En août 2019, j'ai été profondément touchée et inspirée par l'article Revoir les étoiles, naissance d’une revendication de Razmig Keucheyan sur la pollution lumineuse. Il m'a alarmé sur la disparition du ciel étoilé et a ouvert un grand champ d'imagination et de création : celui de la nuit et des étoiles. Dans un monde de plus en plus désenchanté et technologiquement médiatisé, il ne semble plus y avoir de place pour les ténèbres. L'obscurité est considérée comme une forme de manque, l'absence de lumière. Dans cette performance, j'ai l'intention de faire revivre et de partager mon appréciation de l’obscurité en tant que valeur à part entière. Être dans l'obscurité nous permet de faire l'expérience de nous-mêmes, de notre environnement et des autres de manière différente et inattendue. L'obscurité augmente nos expériences sensorielles et nous rappelle d'accepter l'insécurité fondamentale de notre existence.

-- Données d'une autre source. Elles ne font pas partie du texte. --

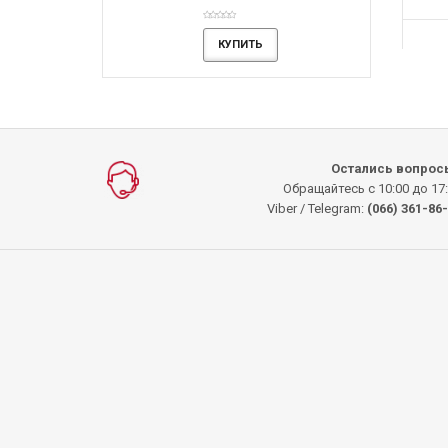
КУПИТЬ
КУПИТЬ
Остались вопрос
Обращайтесь с 10:00 до 17
Viber / Telegram:
(066) 361-86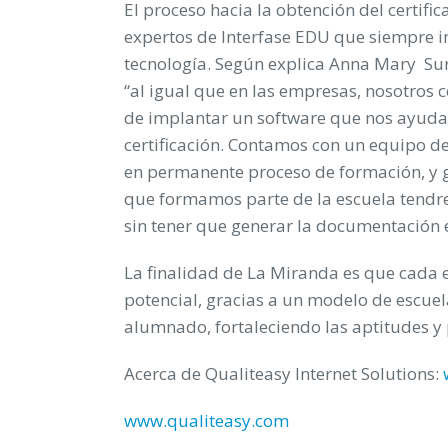
El proceso hacia la obtención del certifi
expertos de Interfase EDU que siempre i
tecnología. Según explica
Anna Mary Sure
“al igual que en las empresas, nosotros 
de implantar un software que nos ayudar
certificación. Contamos con un equipo de
en permanente proceso de formación, y gr
que formamos parte de la escuela tendr
sin tener que generar la documentación 
La finalidad de La Miranda es que cada e
potencial, gracias a un modelo de escuel
alumnado, fortaleciendo las aptitudes y 
Acerca de Qualiteasy Internet Solutions:
www.qualiteasy.com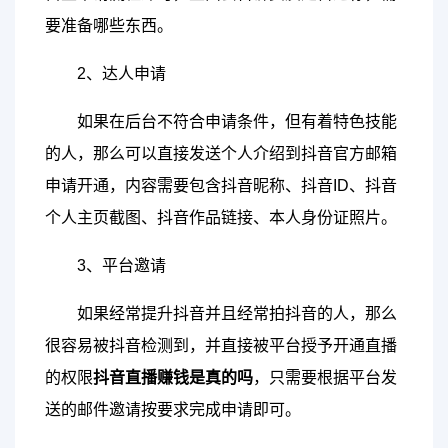
要准备哪些东西。
2、达人申请
如果在后台不符合申请条件，但有着特色技能
的人，那么可以直接发送个人介绍到抖音官方邮箱
申请开通，内容需要包含抖音昵称、抖音ID、抖音
个人主页截图、抖音作品链接、本人身份证照片。
3、平台邀请
如果经常提升抖音并且经常拍抖音的人，那么
很容易被抖音检测到，并直接被平台授予开通直播
的权限
抖音直播赚钱是真的吗
，只需要根据平台发
送的邮件邀请按要求完成申请即可。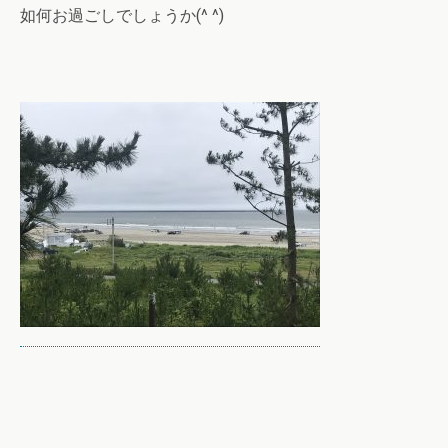
如何お過ごしでしょうか(^ ^)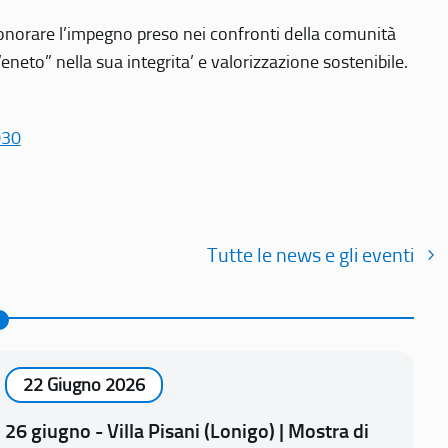
r onorare l’impegno preso nei confronti della comunità
Veneto” nella sua integrita’ e valorizzazione sostenibile.
030
Tutte le news e gli eventi
22 Giugno 2026
26 giugno - Villa Pisani (Lonigo) | Mostra di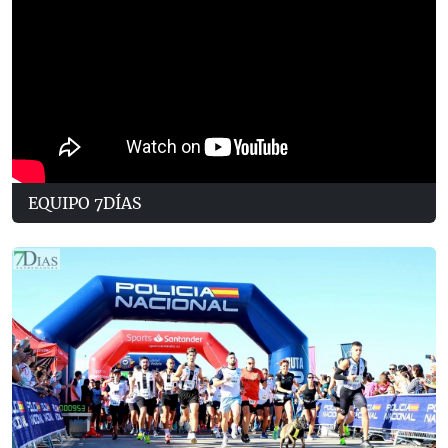
EQUIPO 7DÍAS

Le solo Planète A est une tentative de raviver la relation magique avec le ciel étoilé et l'obscurité qui en est la condition préalable : une femme rencontre l'obscurité pour la première fois et est mue par l'énergie transcendante de la nuit dans une danse primitive et extatique.

Biographie

De 2013 à 2017, Léa Vinette suit la formation en danse et chorégraphie à l’école d’arts supérieurs ArtEZ aux Pays-Bas. Elle collabore alors avec les chorégraphes Amos Ben-Tal, Nicole Beutler, Adam Peterson, et danse la pièce Interior Drama de Lucinda Childs, puis tourne SOUL#1 Audience avec la compagnie Meyer-Chaffaud.
Depuis 2017, elle travaille sur différents projets notamment avec les chorégraphes Liat Magnezy, Ido Batash, Michèle-Anne de Mey, Rakesh Sukesh, Ambra Senatore, Elie Tass et Irene K cie. Depuis 2014, Léa s’investit dans la fasciapulsologie appliquée à la danse avec Florence Augendre, ce qui devient une réelle recherche physique et intellectuelle, et un outil important dans son propre travail de création. De Janvier 2020 à Janvier 2021, Léa suit la formation chorégraphique à Charleroi Danse où elle travaille avec Mark Tompkins, Boris Charmatz, Lia Rodrigues, Nora Chipaumire, Sophie Perez et Xavier Boussiron.
Elle travaille actuellement avec Louise Vanneste en tant qu’interprète pour la création de la pièce 9 forays.
Léa est soutenue par les Ateliers Médicis et Danspunt pour la création du solo Planète A, durant la saison 2020-2021.